Task description:
Your output should reproduce each entry exactly, with none of its pictures.

Top of Information shown

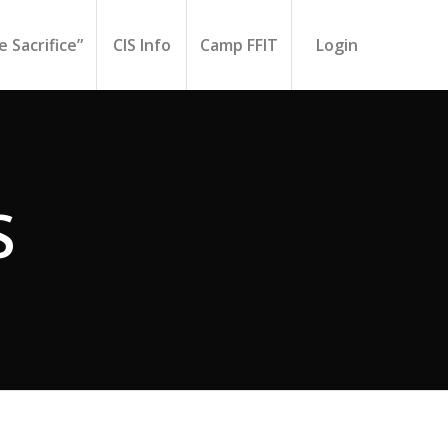
 Sacrifice”
CIS Info
Camp FFIT
Login
S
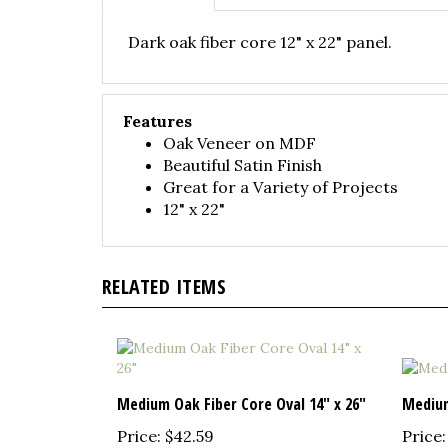
Dark oak fiber core 12" x 22" panel.
Features
Oak Veneer on MDF
Beautiful Satin Finish
Great for a Variety of Projects
12" x 22"
RELATED ITEMS
Medium Oak Fiber Core Oval 14" x 26"
Medium
Price:
$42.59
Price:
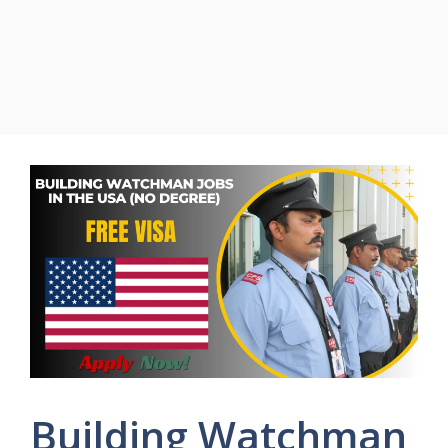
Building Watchman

Bottom of Information shown

Response to the exercise:
 Sacrifice”
CIS Info
Camp FFIT
Login
S
Dark oak fiber core 12" x 22" panel.
Features
Oak Veneer on MDF
Beautiful Satin Finish
Great for a Variety of Projects
12" x 22"
RELATED ITEMS
Medium Oak Fiber Core Oval 14" x 26"
Medium
Price:
$42.59
Price:
Building Watchman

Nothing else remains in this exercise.